# Task instructions
Please give the count of lines in the listing underneath that hold "Verimliliği", leaving out everything else.

# Given data
◇ ◇ ◇

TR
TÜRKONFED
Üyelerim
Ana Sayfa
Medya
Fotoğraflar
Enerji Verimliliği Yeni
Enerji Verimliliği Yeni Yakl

◇ ◇ ◇

# Response area
2